Houston Chronicle

ACES ON BRIDGE

- By Bobby Wolff

In four spades, declarer took the club queen lead with the ace and aimed to ruff a diamond in dummy. He saw that there was a slight edge in favor of finessing East for the spade queen. He could run the spade jack through West, then finesse the spade nine, but that would lose to a singleton queen. Meanwhile, cashing the spade king first would fail against queen-fourth with West, as declarer would still need to ruff a diamond on the table.

But declarer could pick up both four small and queen-fourth in trumps on his right by playing to the spade ace, then finessing against East. He duly did so, and his second-round finesse won.
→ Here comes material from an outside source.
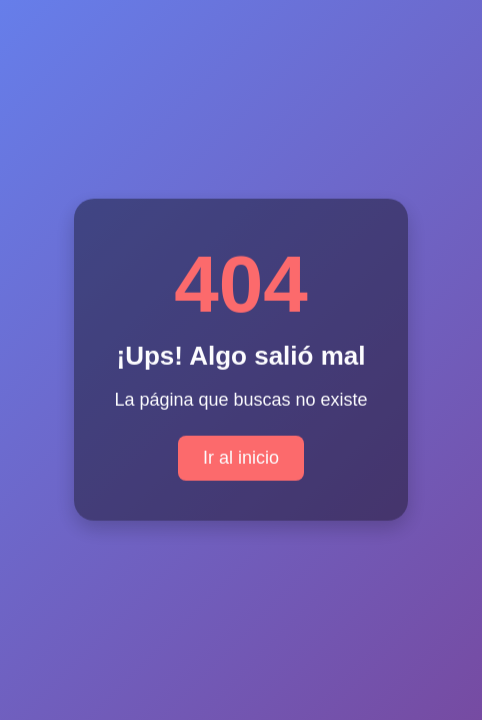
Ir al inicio (241, 457)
Then he ruffed a diamond in dummy to repeat the trump finesse for 10 tricks. Do you agree with declarer’s line of play?

South failed to appreciate the power of dummy’s diamonds; he would have done better to focus on finessing in that suit. Whether it won or lost, he could hope to throw a club on the third diamond, then ruff a club in dummy.

The best line is to win the club ace, then run the spade jack. If it wins, declarer can play spades for no loser while ruffing a minor-suit loser on the table. If East wins, declarer has the entries to dummy to take the diamond finesse, then eventually pitch a club on the diamonds and ruff the third club high in dummy. If South goes to dummy’s spade ace for a losing diamond finesse at trick three, he risks conceding an overruff in clubs even if the spade queen can be finessed.